Das Linzer IT-Unternehmen Dynatrace will in den kommenden Jahren stärker in Grundlagenforschung investieren. Ein erster Schritt ist ein gemeinsam mit der Johannes Kepler Universität gegründetes Forschungslabor. Das Co-Innovation Lab ist am Linz Institute of Technology (LIT) angesiedelt und soll Forschung im Bereich Software Intelligence vorantreiben.

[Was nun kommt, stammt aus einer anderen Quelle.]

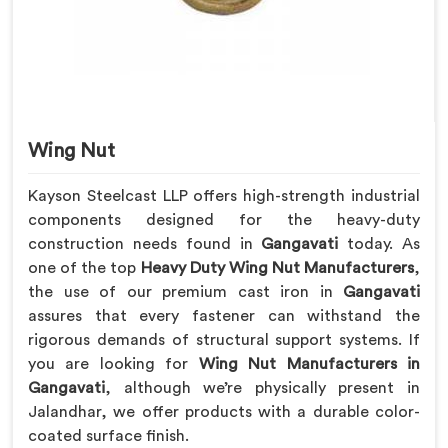
Wing Nut
Kayson Steelcast LLP offers high-strength industrial
components designed for the heavy-duty
construction needs found in
Gangavati
today. As
one of the top
Heavy Duty Wing Nut Manufacturers
,
the use of our premium cast iron in
Gangavati
assures that every fastener can withstand the
rigorous demands of structural support systems. If
you are looking for
Wing Nut Manufacturers in
Gangavati
, although we’re physically present in
Jalandhar, we offer products with a durable color-
coated surface finish.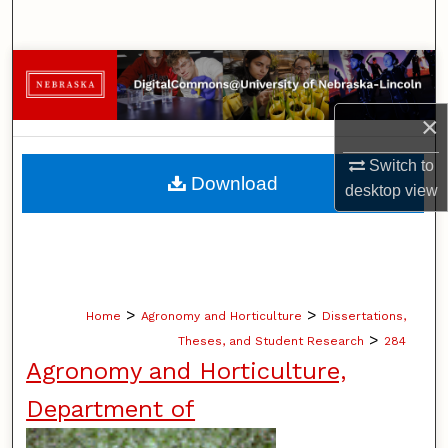
Search
Browse Collections
×
My Account
Switch to
About
Download
desktop
view
Digital Commons Network™
>
>
Home
Agronomy and Horticulture
Dissertations,
>
Theses, and Student Research
284
Agronomy and Horticulture,
Department of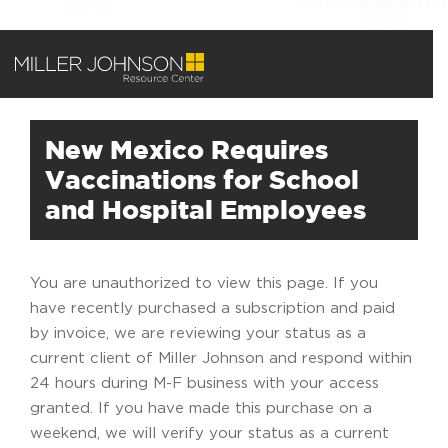
New Mexico Requires
Vaccinations for School
and Hospital Employees
You are unauthorized to view this page. If you
have recently purchased a subscription and paid
by invoice, we are reviewing your status as a
current client of Miller Johnson and respond within
24 hours during M-F business with your access
granted. If you have made this purchase on a
weekend, we will verify your status as a current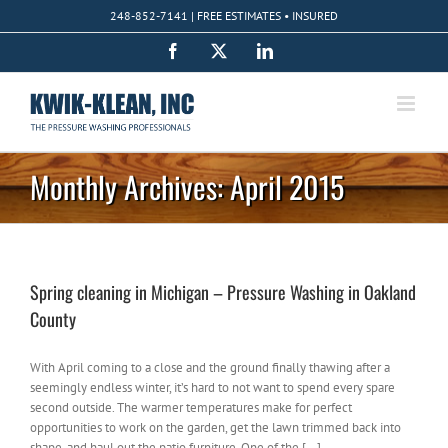
Skip
248-852-7141 | FREE ESTIMATES • INSURED
to
content
Facebook
X
LinkedIn
Monthly Archives:
April 2015
Spring cleaning in Michigan – Pressure Washing in Oakland
County
With April coming to a close and the ground finally thawing after a
seemingly endless winter, it’s hard to not want to spend every spare
second outside. The warmer temperatures make for perfect
opportunities to work on the garden, get the lawn trimmed back into
shape, and haul out the patio furniture. One of the [...]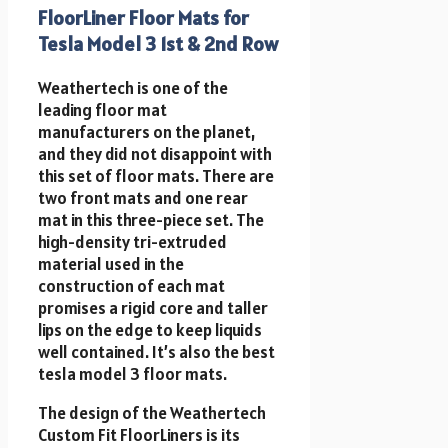
FloorLiner Floor Mats for
Tesla Model 3 1st & 2nd Row
Weathertech is one of the
leading floor mat
manufacturers on the planet,
and they did not disappoint with
this set of floor mats. There are
two front mats and one rear
mat in this three-piece set. The
high-density tri-extruded
material used in the
construction of each mat
promises a rigid core and taller
lips on the edge to keep liquids
well contained. It’s also the best
tesla model 3 floor mats.
The design of the Weathertech
Custom Fit FloorLiners is its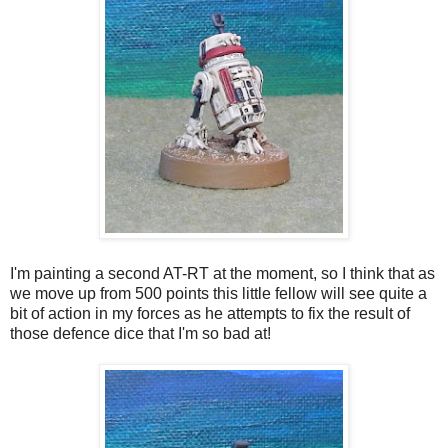
I'm painting a second AT-RT at the moment, so I think that as
we move up from 500 points this little fellow will see quite a
bit of action in my forces as he attempts to fix the result of
those defence dice that I'm so bad at!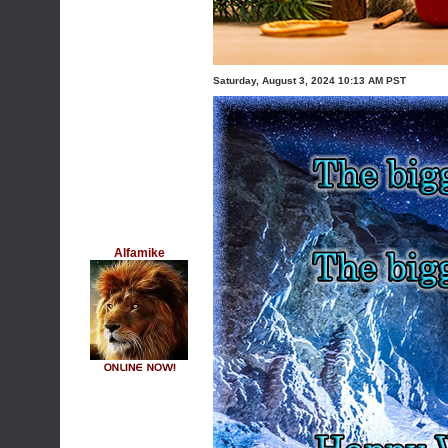
Saturday, August 3, 2024 10:13 AM PST
Alfamike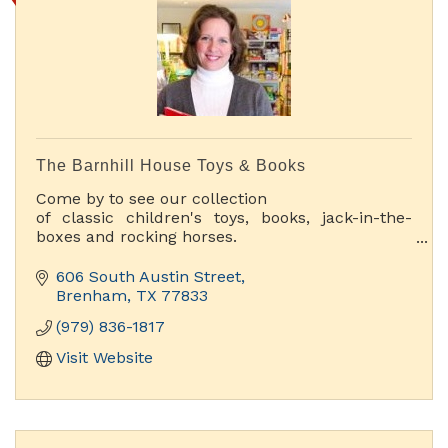
The Barnhill House Toys & Books
Come by to see our collection
of classic children's toys, books, jack-in-the-
boxes and rocking horses.
You'll have fun discovering toys you haven't
seen since you were a kid.
606 South Austin Street
Brenham
TX
77833
(979) 836-1817
Visit Website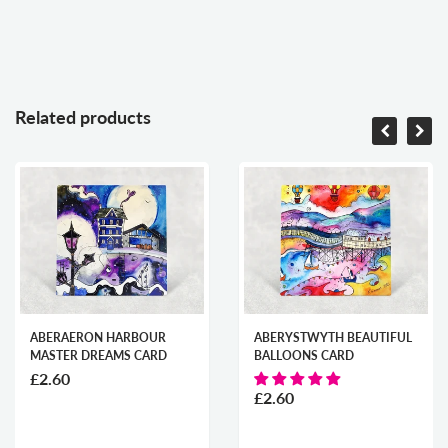
Related products
ABERAERON HARBOUR
ABERYSTWYTH BEAUTIFUL
MASTER DREAMS CARD
BALLOONS CARD
£2.60
£2.60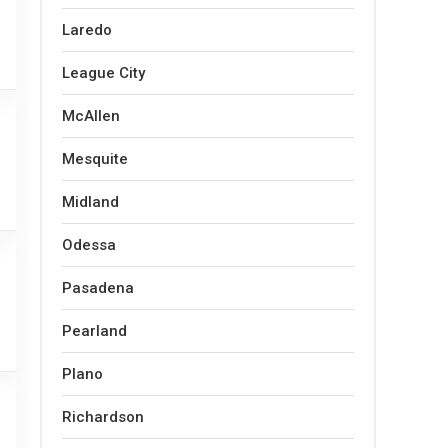
Laredo
League City
McAllen
Mesquite
Midland
Odessa
Pasadena
Pearland
Plano
Richardson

Auf neue Datenmengen vorbereiten

Dynatrace selbst zieht dort mit einem 7-köpfigen Team ein, das im nächsten Jahr auf doppelte Größe anwachsen soll. „Die Grundlagenforschung an der JKU ist für uns eine Art Radarsystem für kommende Entwicklungen“, sagt Alois Reitbauer, Leiter der eigenständigen Forschungseinheit Dynatrace Research. „Das ist alleine deshalb notwendig, weil wir wissen, dass schon in wenigen Jahren mit den aktuellen Instrumenten und Methoden die exponentiell anwachsenden Datenmengen nicht mehr zu beherrschen sein werden“. Das Dynatrace Labor im Co-Innovation Lab sei explizit nicht an der kurz- bis mittelfristigen Produktentwicklung beteiligt und könne deshalb ohne wirtschaftlichen Druck forschen, erklärt Labor-Leiter Andreas Hametner.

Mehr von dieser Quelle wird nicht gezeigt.